Industrial production was a big miss, coming in at 0.3% instead of the 2.5% rate economists expected. Services expanded by 2.4%, again half of what had been anticipated. If there was a bright spot with today's data, the overall trade balance remained in surplus (GBP1.36 bln), while economists had expected a flat report. The July trade surplus was revised to GBP1.69 bln from GBP1.07 bln. Still, the overall disappointment weighed on sterling and reinforces speculation of further easing by the BOE as early as next month.
Italy's 10-year yield fell to new record lows near 0.72%. Investors appear to be feeling better about the country. Political risk is at a low ebb, and the economy, with the help of strong fiscal support, is doing better.
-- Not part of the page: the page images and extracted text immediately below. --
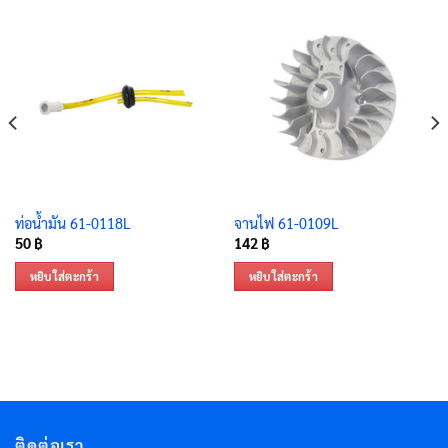
ท่อน้ำมัน 61-0118L
จานไฟ 61-0109L
50
฿
142
฿
หยิบใส่ตะกร้า
หยิบใส่ตะกร้า
ติดต่อเรา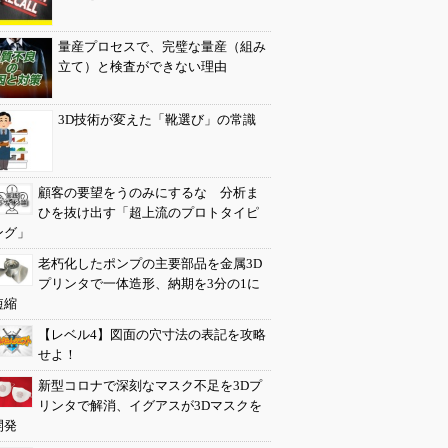
量産プロセスで、完璧な量産（組み
立て）と検査ができない理由
3D技術が変えた「靴選び」の常識
顧客の要望をうのみにするな 分析ま
ひを抜け出す「超上流のプロトタイピ
ング」
老朽化したポンプの主要部品を金属3D
プリンタで一体造形、納期を3分の1に
短縮
【レベル4】図面の穴寸法の表記を攻略
せよ！
新型コロナで深刻なマスク不足を3Dプ
リンタで解消、イグアスが3Dマスクを
開発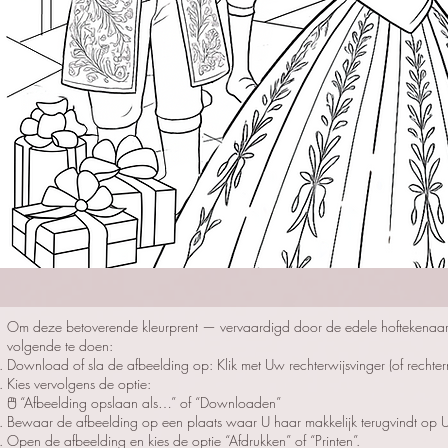
Om deze betoverende kleurprent — vervaardigd door de edele hoftekenaars 
volgende te doen:
Download of sla de afbeelding op: Klik met Uw rechterwijsvinger (of rechte
Kies vervolgens de optie:
🖱️ “Afbeelding opslaan als…” of “Downloaden”
Bewaar de afbeelding op een plaats waar U haar makkelijk terugvindt op Uw
Open de afbeelding en kies de optie “Afdrukken” of “Printen”.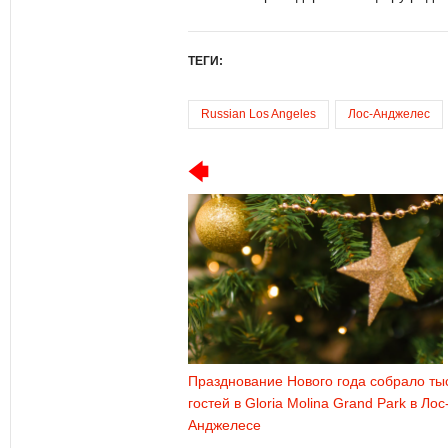
ТЕГИ:
Russian Los Angeles
Лос-Анджелес
Празднование Нового года собрало ты
гостей в Gloria Molina Grand Park в Лос
Анджелесе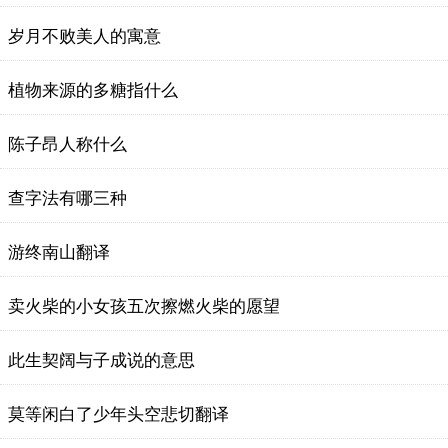
岁月不败美人的寓意
植物来源的多糖指什么
陈子昂人称什么
查字法有哪三种
游终南山翻译
卖火柴的小女孩五次擦燃火柴的愿望
此生契阔与子成说的意思
莫等闲白了少年头空悲切翻译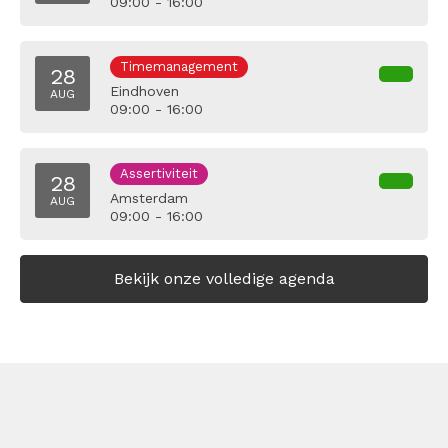
09:00 - 16:00
Timemanagement
28
Eindhoven
AUG
09:00 - 16:00
Assertiviteit
28
Amsterdam
AUG
09:00 - 16:00
Bekijk onze volledige agenda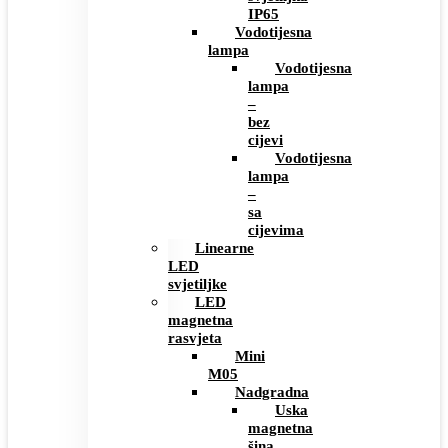
IP65
Vodotijesna
lampa
Vodotijesna
lampa
–
bez
cijevi
Vodotijesna
lampa
–
sa
cijevima
Linearne
LED
svjetiljke
LED
magnetna
rasvjeta
Mini
M05
Nadgradna
Uska
magnetna
šina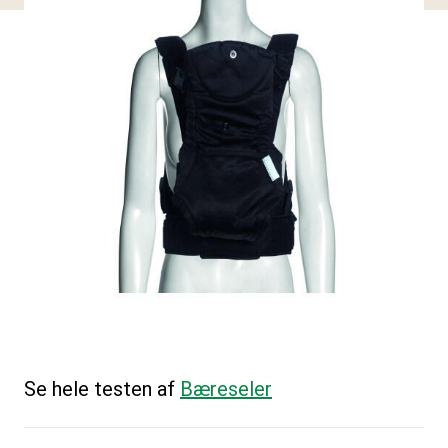
Se hele testen af
Bæreseler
Italy reported a 7.7% surge in industrial output in August.
Economists were looking for something closer to 1.5%. The July output was revised to 7.0% from 7.4%. Of the large EMU countries, Italy has been the only one to surprise on the upside with industrial output. France reported a 1.3% increase in industrial production, while expectations for a 1.7% increase, after a 3.8% gain in July. Recall that earlier this week, Germany reported an unexpected 0.2% decline.
The euro is still encountering offers around $1.18. On October 6, it nearly reached $1.1810, which is the (50%) retracement objective of the decline from Sept. 1 high above $1.20. Above there, the next retracement (61.8%) is closer to $1.1860. The market appears to be absorbing offers that may be related to the 1.5 bln euros in options between $1.1795 and $1.1800 that expire today.
Between uncertainty surrounding the UK-EU trade talks, sterling has not been able to return to the $1.30-level since earlier in the week, which is also the potential neckline of a bottoming pattern. There is an option for almost GBP230 mln at $1.30 that expires today. Another one, for about GBP360 mln, is struck at $1.29 and also rolls off today.
America
The US economic calendar is light, featuring the final wholesales inventory report for August and the Fed's Barkin speaks to a regional Chamber of Commerce before the equity market opens. The focus is squarely on the prospects of fiscal stimulus.
Lagging in the national polls and in swing states, the administration seems to be showing considerably more flexibility than as recently as the start of the week. Separately, the US has announced new broad sanctions on Iran's financial sector, including 18 banks that had not been included previously.
The economic highlight for North America today is Canada's jobs report. It is expected to report an increase of 150k jobs, or perhaps better said, a return of about 150k employees last month. In August, Canada saw a nearly 246k increase in employment, and the bulk (~206k) were full-time positions. The unemployment rate is expected to move back below 10% from 10.2% in August, while the participation rate may tick up to 64.7% from 64.6%.
As reflected in rising equities and rising commodity prices, Robust risk appetites, especially oil's 10%+ gains this week, have underpinned the Canadian dollar. With today's losses to CAD1.3160, the US dollar has retracement (61.8%) of the gains since Sept.. A break of that area targets CAD1.31, but is likely headed back toward that Sept. 1 low just below CAD1.30. The CAD1.32 area should hold back corrective upticks.
The greenback is lower against the Mexican peso for the seventh time in the eight sessions. It is finding some bids below MXN21.30, but we suspect a break of MXN21.25 would signal a test on last month's low near MXN20.8450.